Metadata-Version: 2.1
Name: omnidocs
Version: 0.1.1
Summary: 
Author: adithya-s-k
Author-email: adithyaskolavi@gmail.com
Requires-Python: >=3.10,<3.13
Classifier: Programming Language :: Python :: 3
Classifier: Programming Language :: Python :: 3.10
Classifier: Programming Language :: Python :: 3.11
Classifier: Programming Language :: Python :: 3.12
Requires-Dist: Pillow (>=9.5.0,<10.0.0)
Requires-Dist: doclayout-yolo (>=0.0.2,<0.0.3)
Requires-Dist: einops (>=0.8.0,<0.9.0)
Requires-Dist: huggingface-hub (>=0.26.2,<0.27.0)
Requires-Dist: iopath (>=0.1.9,<0.2.0)
Requires-Dist: paddlepaddle (>=2.6.2,<3.0.0)
Requires-Dist: pandas (>=2.2.2,<3.0.0)
Requires-Dist: pdf2image (>=1.17.0,<2.0.0)
Requires-Dist: pydantic (>=2.8,<3.0)
Requires-Dist: pytesseract (>=0.3.13,<0.4.0)
Requires-Dist: rich (>=13.9.4,<14.0.0)
Requires-Dist: timm (>=1.0.9,<2.0.0)
Requires-Dist: torch (>=2.3.1,<3.0.0)
Requires-Dist: torchvision (>=0.19.1,<0.20.0)
Requires-Dist: transformers (>=4.46.3,<5.0.0)
Description-Content-Type: text/markdown

# OmniDocs

![DodFusion Banner](./assets/docfusion_banner.png)

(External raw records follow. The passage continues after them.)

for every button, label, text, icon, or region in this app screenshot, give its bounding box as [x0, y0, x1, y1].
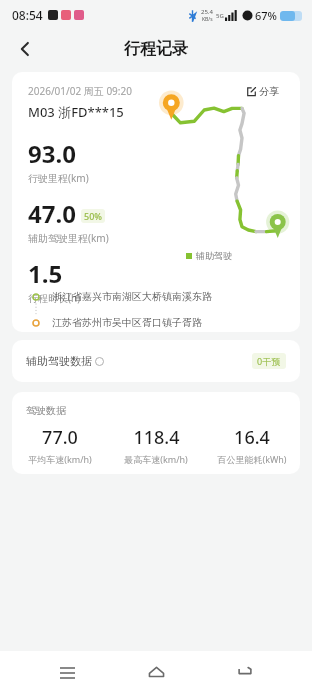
staticText: 平均车速(km/h)	[28, 453, 92, 465]
staticText: 118.4	[133, 425, 180, 450]
staticText: 最高车速(km/h)	[124, 453, 188, 465]
button[interactable]: Recent apps	[45, 651, 89, 693]
button[interactable]: Back	[8, 32, 42, 66]
button[interactable]: 辅助驾驶数据	[12, 340, 300, 382]
staticText: 67%	[255, 8, 277, 23]
staticText: 93.0	[28, 137, 76, 170]
staticText: 5G	[216, 12, 224, 20]
staticText: 辅助驾驶数据	[26, 354, 92, 368]
staticText: 百公里能耗(kWh)	[217, 453, 287, 465]
button[interactable]: 分享	[238, 82, 288, 101]
staticText: 1.5	[28, 257, 63, 290]
staticText: 08:54	[12, 7, 43, 23]
staticText: 驾驶数据	[26, 404, 66, 417]
button[interactable]: Home	[134, 651, 178, 693]
staticText: 47.0	[28, 197, 76, 230]
staticText: 77.0	[42, 425, 78, 450]
button[interactable]: Back	[223, 651, 267, 693]
staticText: 行程记录	[124, 39, 188, 59]
staticText: 江苏省苏州市吴中区胥口镇子胥路	[52, 316, 202, 329]
staticText: KB/s	[202, 16, 213, 23]
staticText: 辅助驾驶	[196, 250, 232, 261]
staticText: 行驶里程(km)	[28, 171, 89, 185]
staticText: 16.4	[234, 425, 270, 450]
staticText: 25.4	[201, 8, 213, 16]
staticText: M03 浙FD***15	[28, 103, 124, 121]
staticText: 行程时长(h)	[28, 291, 81, 305]
staticText: 浙江省嘉兴市南湖区大桥镇南溪东路	[52, 290, 212, 303]
staticText: 2026/01/02 周五 09:20	[28, 84, 132, 98]
staticText: 分享	[259, 85, 279, 98]
staticText: 辅助驾驶里程(km)	[28, 231, 109, 245]
staticText: 50%	[84, 210, 102, 222]
staticText: 0干预	[257, 355, 281, 367]
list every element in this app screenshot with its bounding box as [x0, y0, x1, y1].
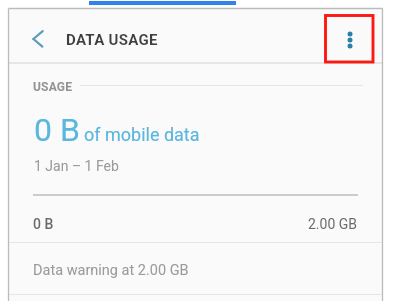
staticText: of mobile data — [84, 124, 200, 145]
staticText: DATA USAGE — [66, 31, 158, 49]
button[interactable]: Navigate up — [21, 22, 55, 56]
staticText: USAGE — [33, 80, 73, 94]
button[interactable]: More options — [326, 16, 373, 63]
staticText: 2.00 GB — [308, 216, 358, 232]
staticText: 0 B — [34, 111, 80, 149]
button[interactable]: DATA USAGE — [59, 23, 179, 57]
staticText: Data warning at 2.00 GB — [33, 262, 189, 279]
staticText: 1 Jan – 1 Feb — [34, 158, 119, 174]
staticText: 0 B — [33, 216, 54, 232]
button[interactable]: Data warning at 2.00 GB — [8, 244, 383, 294]
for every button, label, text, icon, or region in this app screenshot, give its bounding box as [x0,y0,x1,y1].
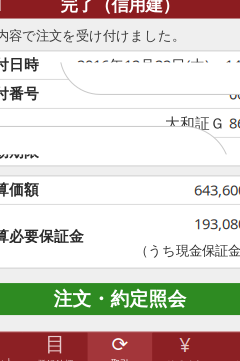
staticText: 注文・約定照会 [54,288,186,310]
button[interactable]: ¥ [152,332,217,361]
staticText: 完了（信用建） [60,0,180,16]
staticText: 大和証Ｇ 8601 [165,113,240,133]
staticText: 2016年12月22日(木) 14:20 [77,55,240,75]
staticText: 0008 [229,84,240,104]
staticText: （うち現金保証金 -） [135,241,240,259]
button[interactable]: 〽 [0,332,23,361]
staticText: 下記内容で注文を受け付けました。 [0,28,185,44]
button[interactable]: i [217,332,240,361]
button[interactable]: 目 [23,332,88,361]
staticText: 有効期限 [0,143,39,161]
staticText: 受付番号 [0,85,39,103]
staticText: 受付日時 [0,56,39,74]
staticText: ¥ [179,331,190,358]
staticText: 登録銘柄 [37,358,73,361]
button[interactable]: ⟳ [88,332,152,361]
staticText: 目 [45,332,65,357]
staticText: マーケット [0,356,15,361]
staticText: 取引 [0,0,3,13]
staticText: お知らせ等 [226,360,240,361]
staticText: ⟳ [112,333,128,356]
staticText: 取引 [111,358,129,361]
staticText: 概算価額 [0,181,39,199]
button[interactable]: ‹ [0,0,10,18]
staticText: 193,080円 [194,214,240,233]
staticText: 643,600円 [194,180,240,200]
button[interactable]: 注文・約定照会 [0,283,240,315]
staticText: 概算必要保証金 [0,228,84,246]
staticText: 株式残高 [167,360,203,361]
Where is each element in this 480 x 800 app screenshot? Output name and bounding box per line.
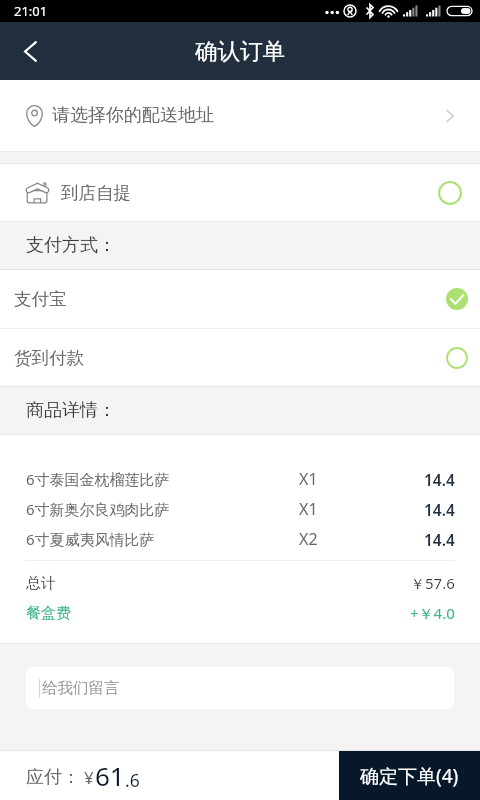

**OmniDocs** is a Python library for deep document visual understanding. It provides a unified interface for a suite of tasks like layout detection, OCR, table extraction, reading order detection, and more. By abstracting the complexities of setting up pipelines across different libraries and models, **OmniDocs** makes it easier than ever to integrate and optimize document analysis workflows.

## 🚀 Why OmniDocs?

Working with multiple document analysis tools can be challenging due to differences in APIs, outputs, and data formats. **OmniDocs** addresses these pain points by:

- **Unifying APIs:** A consistent interface for all tasks, irrespective of the underlying library or model.
- **Pipeline Optimization:** Pre-built, customizable pipelines for end-to-end document processing.
- **Interoperability:** Smooth integration of outputs from different models into cohesive workflows.
- **Ease of Use:** Focus on high-level functionality without worrying about the underlying complexities.

## ✨ Features

- **Layout Detection:** Identify the structure of documents with popular models and tools.
- **OCR:** Extract text from images or scanned PDFs with support for multiple OCR engines.
- **Table Extraction:** Parse and extract data from tables in documents.
- **Reading Order Detection:** Determine the logical reading sequence of elements.
- **Custom Pipelines:** Easily configure and extend pipelines to meet specific use cases.
- **Scalability:** Built to handle large-scale document processing tasks.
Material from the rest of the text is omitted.